#### HOW TO COMPLETE THIS TASK:
Below are the records to retype. Keep every character exactly and leave out the pictures.

BEGIN

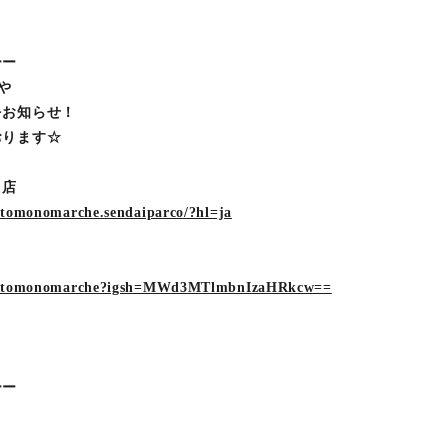
ーー
介や
をお知らせ！
おります☆
ルコ店
otomonomarche.sendaiparco/?hl=ja
/cotomonomarche?igsh=MWd3MTlmbnIzaHRkcw==
ーー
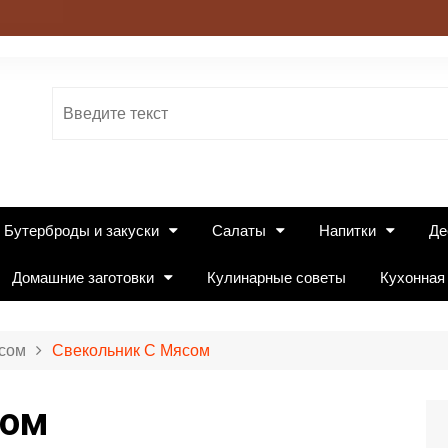
Бутерброды и закуски
Салаты
Напитки
Де
Домашние заготовки
Кулинарные советы
Кухонная
сом
Свекольник С Мясом
сом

END

#### WRITTEN SOLUTION:
ーー
介や
をお知らせ！
おります☆
ルコ店
otomonomarche.sendaiparco/?hl=ja
/cotomonomarche?igsh=MWd3MTlmbnIzaHRkcw==
ーー
Бутерброды и закуски
Салаты
Напитки
Де
Домашние заготовки
Кулинарные советы
Кухонная
сом
Свекольник С Мясом
сом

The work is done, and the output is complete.